▶ [Problem to work on] Report only the number of lines in the records that contain the word "Găzduire".

· · · · ·

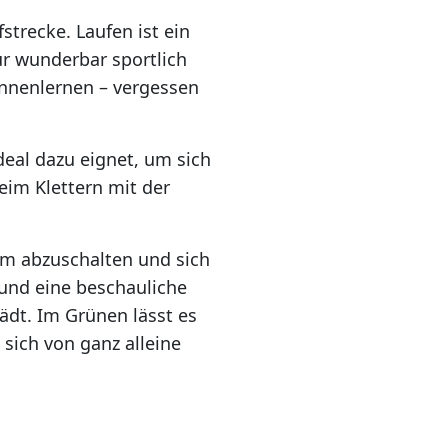
trecke. Laufen ist ein
r wunderbar sportlich
nnenlernen – vergessen
ideal dazu eignet, um sich
eim Klettern mit der
m abzuschalten und sich
und eine beschauliche
ädt. Im Grünen lässt es
sich von ganz alleine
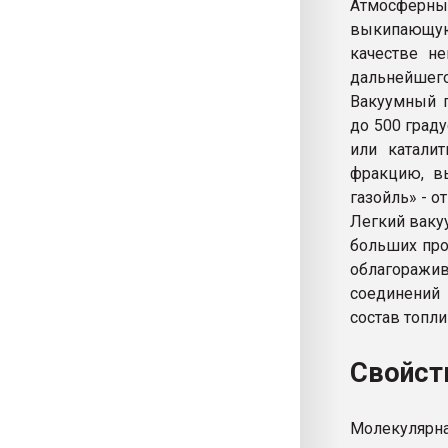
Атмосферны
выкипающую
качестве н
дальнейшего
Вакуумный г
до 500 град
или каталит
фракцию, в
газойль» - о
Легкий ваку
больших про
облагоражи
соединений 
состав топли
Свойст
Молекулярн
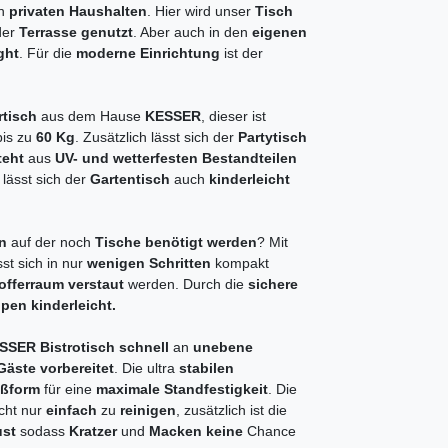
en
privaten Haushalten
. Hier wird unser
Tisch
der
Terrasse genutzt
. Aber auch in den
eigenen
ght
. Für die
moderne Einrichtung
ist der
rtisch
aus dem Hause
KESSER
, dieser ist
bis zu
60 Kg
. Zusätzlich lässt sich der
Partytisch
teht
aus
UV- und wetterfesten Bestandteilen
 lässt sich der
Gartentisch
auch
kinderleicht
en
auf der noch
Tische benötigt werden
? Mit
ässt sich in nur
wenigen Schritten
kompakt
offerraum verstaut
werden. Durch die
sichere
pen kinderleicht.
SSER Bistrotisch schnell
an
unebene
Gäste vorbereitet
. Die ultra
stabilen
ßform
für eine
maximale Standfestigkeit
. Die
icht nur
einfach
zu
reinigen
, zusätzlich ist die
ust
sodass
Kratzer
und
Macken keine
Chance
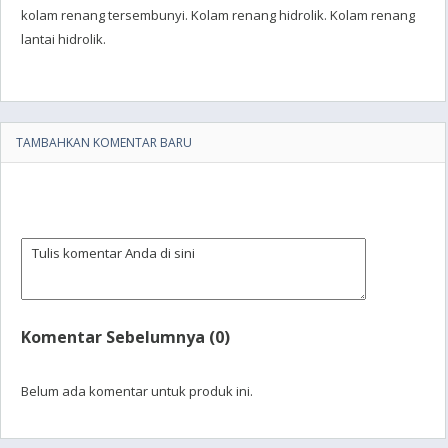
kolam renang tersembunyi. Kolam renang hidrolik. Kolam renang
lantai hidrolik.
TAMBAHKAN KOMENTAR BARU
Komentar Sebelumnya (0)
Belum ada komentar untuk produk ini.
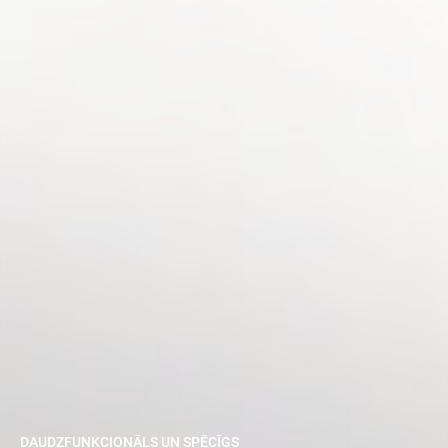
DAUDZFUNKCIONĀLS UN SPĒCĪGS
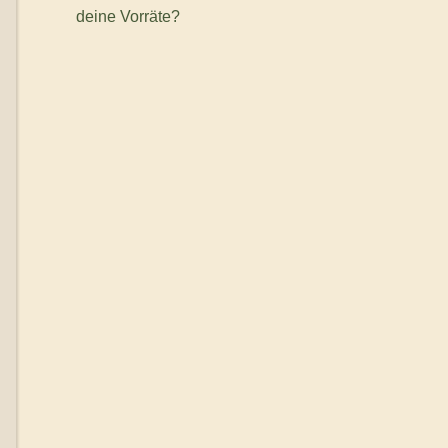
deine Vorräte?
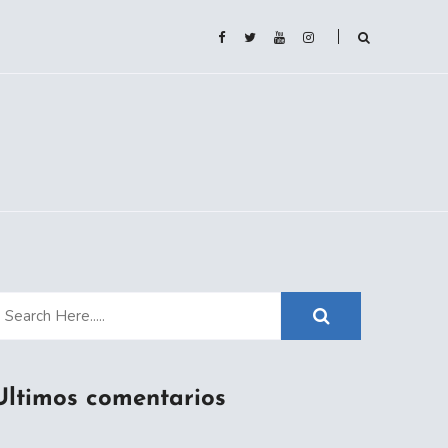
Ultimos comentarios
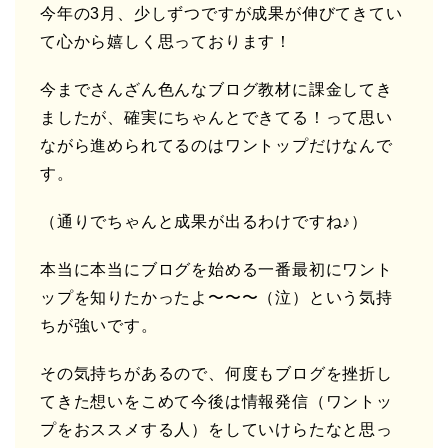
今年の3月、少しずつですが成果が伸びてきてい
て心から嬉しく思っております！
今までさんざん色んなブログ教材に課金してき
ましたが、確実にちゃんとできてる！って思い
ながら進められてるのはワントップだけなんで
す。
（通りでちゃんと成果が出るわけですね♪）
本当に本当にブログを始める一番最初にワント
ップを知りたかったよ〜〜〜（泣）という気持
ちが強いです。
その気持ちがあるので、何度もブログを挫折し
てきた想いをこめて今後は情報発信（ワントッ
プをおススメする人）をしていけらたなと思っ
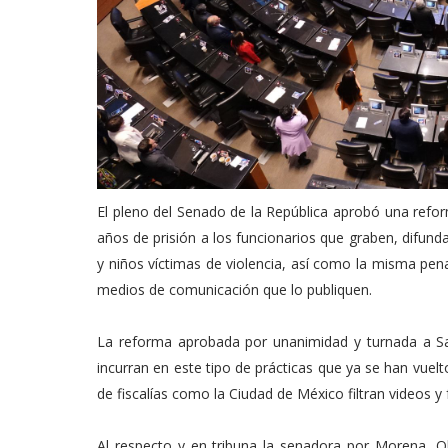
El pleno del Senado de la República aprobó una refor
años de prisión a los funcionarios que graben, difun
y niños víctimas de violencia, así como la misma pen
medios de comunicación que lo publiquen.
La reforma aprobada por unanimidad y turnada a S
incurran en este tipo de prácticas que ya se han vuel
de fiscalías como la Ciudad de México filtran videos y
Al respecto y en tribuna la senadora por Morena, O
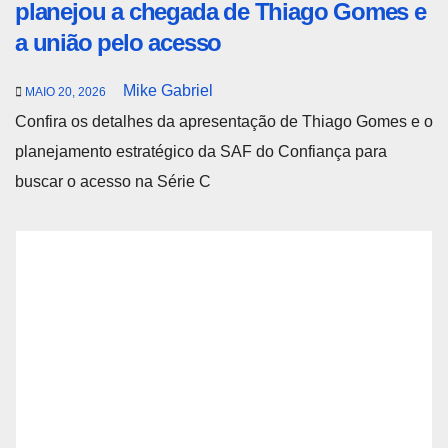
planejou a chegada de Thiago Gomes e
a união pelo acesso
Mike Gabriel
MAIO 20, 2026
Confira os detalhes da apresentação de Thiago Gomes e o
planejamento estratégico da SAF do Confiança para
buscar o acesso na Série C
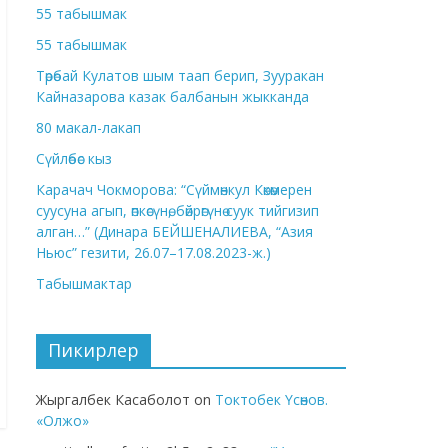
55 табышмак
55 табышмак
Төрөбай Кулатов шым таап берип, Зууракан
Кайназарова казак балбанын жыкканда
80 макал-лакап
Сүйлөбөс кыз
Карачач Чокморова: “Сүймөнкул Көкөмерен
суусуна агып, өпкөсүнө, бөйрөгүнө суук тийгизип
алган…” (Динара БЕЙШЕНАЛИЕВА, “Азия
Ньюс” гезити, 26.07–17.08.2023-ж.)
Табышмактар
Пикирлер
Жыргалбек Касаболот
on
Токтобек Үсөнов.
«Олжо»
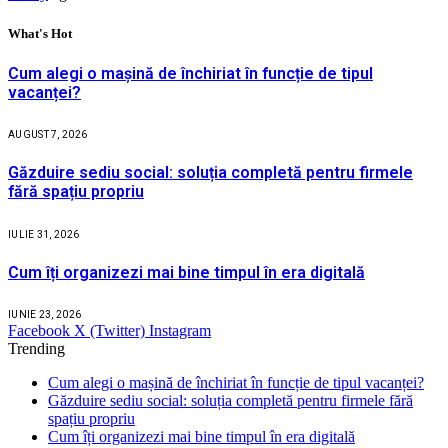
What's Hot
Cum alegi o mașină de închiriat în funcție de tipul
vacanței?
AUGUST 7, 2026
Găzduire sediu social: soluția completă pentru firmele
fără spațiu propriu
IULIE 31, 2026
Cum îți organizezi mai bine timpul în era digitală
IUNIE 23, 2026
Facebook
X (Twitter)
Instagram
Trending
Cum alegi o mașină de închiriat în funcție de tipul vacanței?
Găzduire sediu social: soluția completă pentru firmele fără
spațiu propriu
Cum îți organizezi mai bine timpul în era digitală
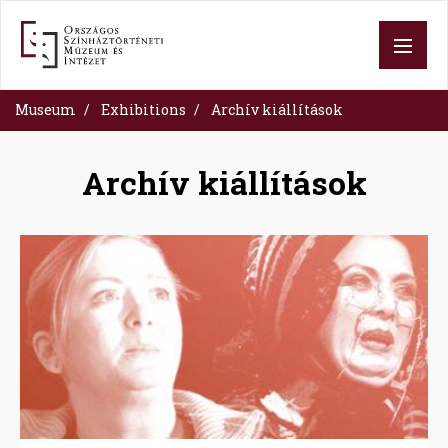
Skip
to
main
content
Museum
Exhibitions
Archív kiállítások
Archív kiállítások
Image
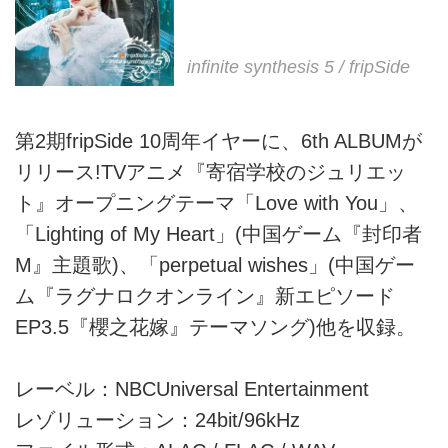
infinite synthesis 5 / fripSide
第2期fripSide 10周年イヤーに、6th ALBUMが
リリース!TVアニメ『寄宿学校のジュリエッ
ト』オープニングテーマ「Love with You」、
「Lighting of My Heart」(中国ゲーム『封印者
M』主題歌)、「perpetual wishes」(中国ゲー
ム『ラグナロクオンライン』新エピソード
EP3.5『櫻之花嫁』テーマソング)他を収録。
レーベル：NBCUniversal Entertainment
レゾリューション：24bit/96kHz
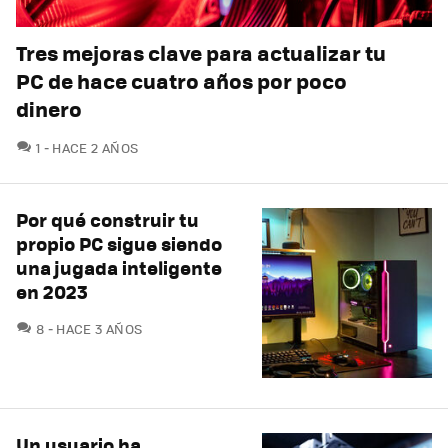
Tres mejoras clave para actualizar tu
PC de hace cuatro años por poco
dinero
COMENTARIOS
1
HACE 2 AÑOS
Por qué construir tu
propio PC sigue siendo
una jugada inteligente
en 2023
COMENTARIOS
8
HACE 3 AÑOS
Un usuario ha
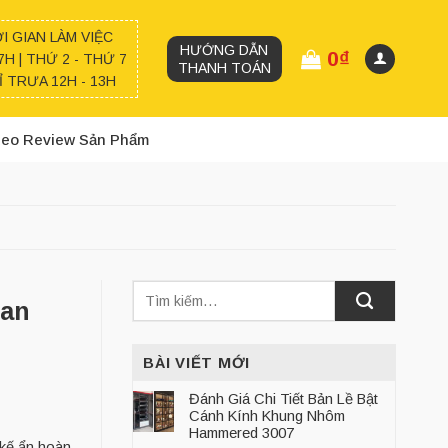
I GIAN LÀM VIỆC
HƯỚNG DẪN
0
₫
7H | THỨ 2 - THỨ 7
THANH TOÁN
 TRƯA 12H - 13H
deo Review Sản Phẩm
ian
BÀI VIẾT MỚI
Đánh Giá Chi Tiết Bản Lề Bật
Cánh Kính Khung Nhôm
Hammered 3007
 kế ẩn hoàn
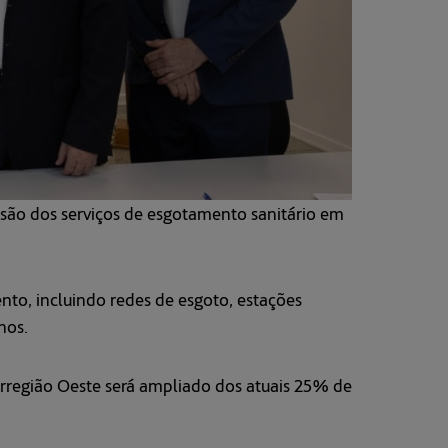
ão dos serviços de esgotamento sanitário em
nto, incluindo redes de esgoto, estações
nos.
orregião Oeste será ampliado dos atuais 25% de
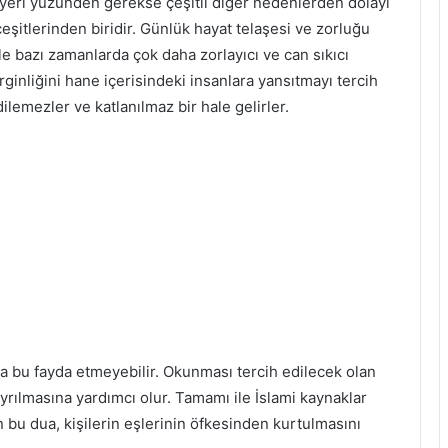
ş yeri yüzünden gerekse çeşitli diğer nedenlerden dolayı
çeşitlerinden biridir. Günlük hayat telaşesi ve zorluğu
le bazı zamanlarda çok daha zorlayıcı ve can sıkıcı
erginliğini hane içerisindeki insanlara yansıtmayı tercih
dilemezler ve katlanılmaz bir hale gelirler.
a bu fayda etmeyebilir. Okunması tercih edilecek olan
ıyrılmasına yardımcı olur. Tamamı ile İslami kaynaklar
bu dua, kişilerin eşlerinin öfkesinden kurtulmasını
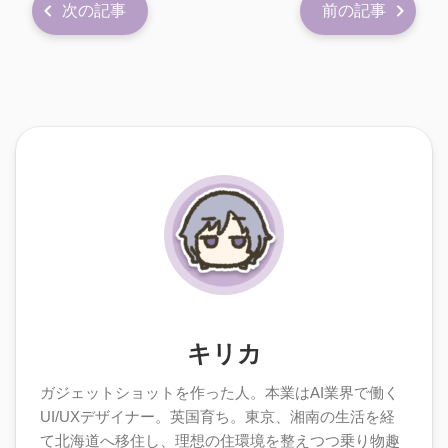
次の記事
前の記事
キリカ
ガジェットショットを作った人。本業はAI業界で働く
UI/UXデザイナー。英国育ち。東京、湘南の生活を経
て北海道へ移住し、理想の住環境を整えつつ乗り物趣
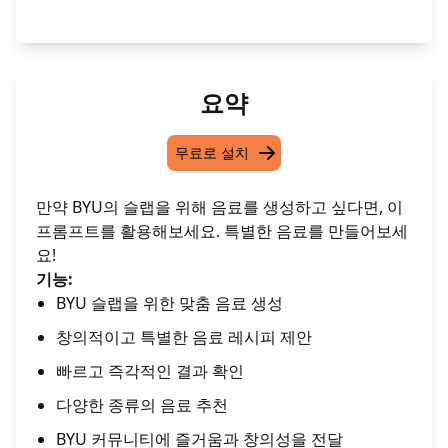
요약
무료로 설치
만약 BYU의 슬랩을 위해 음료를 생성하고 싶다면, 이
프롬프트를 활용해보세요. 특별한 음료를 만들어보세
요!
기능:
BYU 슬랩을 위한 맞춤 음료 생성
창의적이고 특별한 음료 레시피 제안
빠르고 즉각적인 결과 확인
다양한 종류의 음료 추천
BYU 커뮤니티에 즐거움과 창의성을 전달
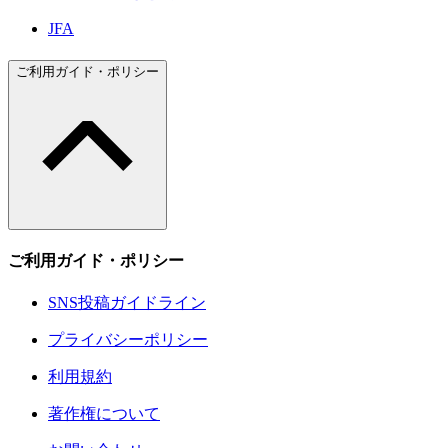
JFA
ご利用ガイド・ポリシー
ご利用ガイド・ポリシー
SNS投稿ガイドライン
プライバシーポリシー
利用規約
著作権について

· · · · ·

▶ [Output] 2